Hopefully it is not insulting to say this project is perfect for times of prayer and meditation. Many albums designed for such are either dull and only fill dead space so that the pilgrim can avoid silence, or they are so overblown as to artificially heighten the experience. Richard Souther's phenomenal record, I think, brings listeners to a state where distractions melt away.
That is not to say this isn't fine art. It is. I love the melding if acoustic and electronic, and the way the music uses silence and space. This is good, necessary, music for the spiritual being in all of us.


Some people tell me that if I don’t like what is on the radio to just change the station. When it comes to Lady Gaga, that shouldn’t be a problem. I avoid any station that might play her music. At first it wasn’t so much about her controversies or her music. I simply wasn’t interested. To each his own, right?

But I still get Ms. Gaga from time to time. It can’t be helped. She’s very popular. Now and then I am next to some guy at a red light that turns up “Born This Way” with evangelistic fervor. I have gone through my living room and seen her on my television, which I have allowed my children to watch. Pictures of her appear in ads sometimes where I may read the news on the Internet.

I don’t like it, but I generally chalk it up to being on the wrong side of forty in a world ruled by teenagers. Live and let live, right?

Wrong. Now, Gagamania has invaded two of my favorite games: Farmville and Words With Friends.

On Farmville, not only is one able to plant Chrome Roses and Spiky Black Tress and purchase Purple Disco Sheep, one is inundated with offers to download music from her new album. The game, which now runs more slowly and has glitches galore, will not start without some grotesque add with Lady Gaga’s face on a motorcycle glaring at everyone who tries to play the game.

I have to suffer from Gaga madness  when I try to play my other game: Words With Friends. At any time, I may have up to a dozen games going at once. And not only is the woman’s upcoming album being advertised, but I have to deal with the Gaga word of the day.

Look, I can deal with a few ads if I’m going to be cheap enough to stick with the free versions of my games. But just how long will the game itself be altered to fit a marketing campaign I have no interest in? There is no opt in, or opt out.

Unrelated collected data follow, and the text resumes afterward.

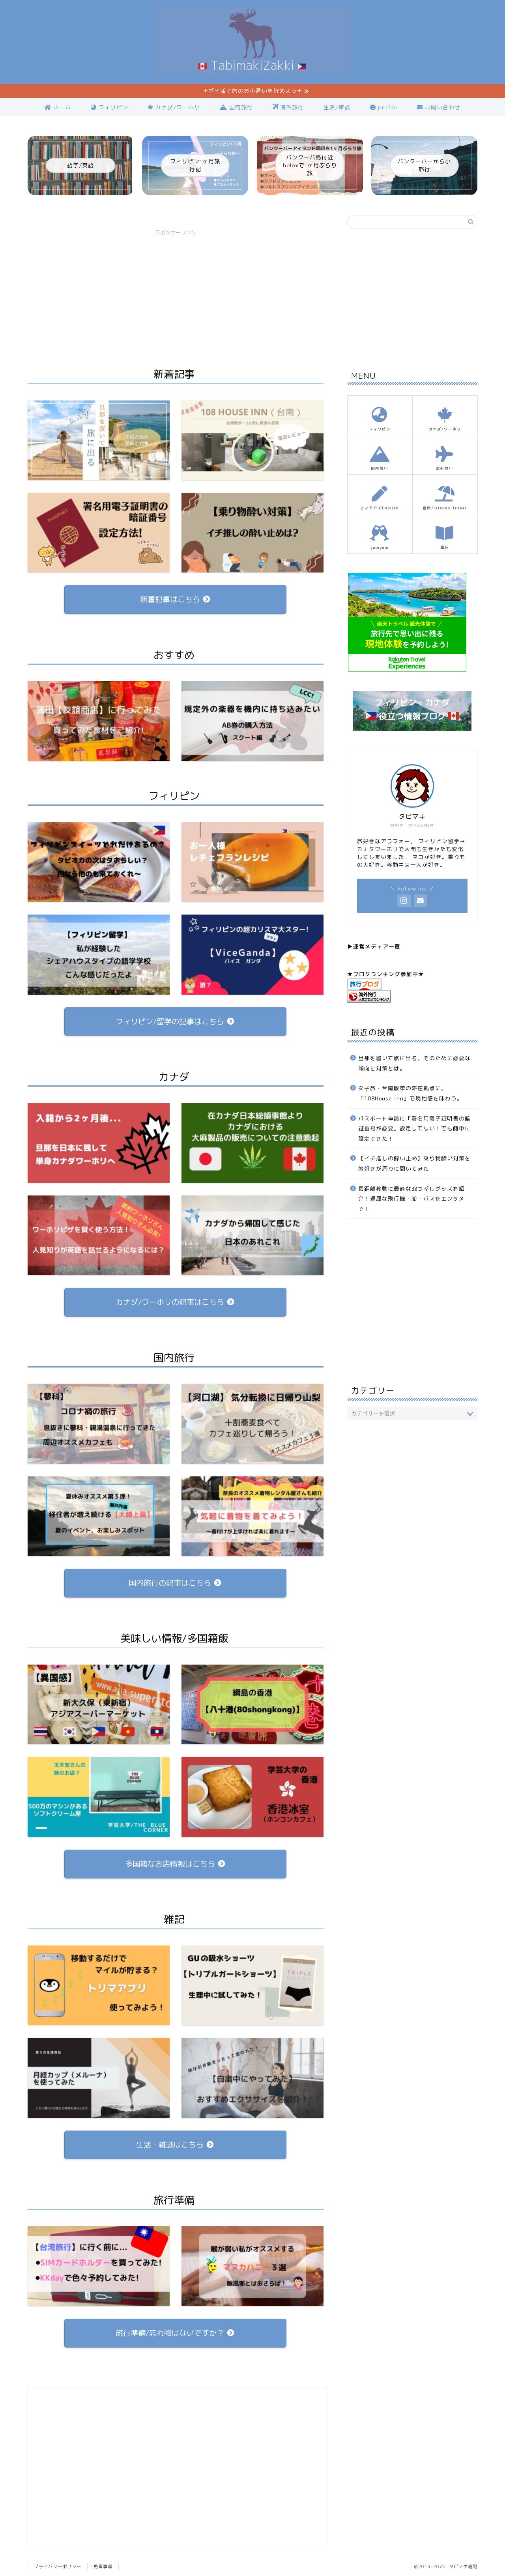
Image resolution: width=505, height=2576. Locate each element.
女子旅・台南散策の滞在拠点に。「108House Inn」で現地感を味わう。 (410, 1093)
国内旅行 (236, 107)
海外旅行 (288, 108)
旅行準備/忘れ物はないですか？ (175, 2332)
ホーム (58, 107)
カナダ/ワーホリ (174, 107)
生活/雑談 (337, 107)
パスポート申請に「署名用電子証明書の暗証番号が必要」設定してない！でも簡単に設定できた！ (414, 1128)
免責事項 (103, 2566)
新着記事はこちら (175, 599)
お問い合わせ (438, 107)
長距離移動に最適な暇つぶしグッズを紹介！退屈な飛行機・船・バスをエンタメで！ (411, 1198)
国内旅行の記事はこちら (175, 1582)
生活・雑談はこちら (175, 2144)
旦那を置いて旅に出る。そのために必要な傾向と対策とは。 (414, 1063)
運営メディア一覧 (376, 946)
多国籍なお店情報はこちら (175, 1863)
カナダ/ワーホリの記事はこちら (175, 1302)
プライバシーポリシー (57, 2566)
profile (383, 107)
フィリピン (109, 107)
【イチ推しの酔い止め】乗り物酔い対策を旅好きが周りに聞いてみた (414, 1164)
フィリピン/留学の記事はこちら (175, 1021)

And that is where I think that it has all crossed the line. Lady Gaga has the right to make her money and market her product, but when the games, the programs themselves are changed, and not just for a brief time, then someone has as much as forced his or her way into my car and turned my radio from the station I have a right to listen to. No. They have broken into the office of my favorite station and crammed her stuff on the airwaves at the same time he or she seals me into my car.

So I’m sorry neighbors. Until Gaga gets off my farm, I can’t play. Nothing personal. I’m just born this way: to despise what is shoved down my throat.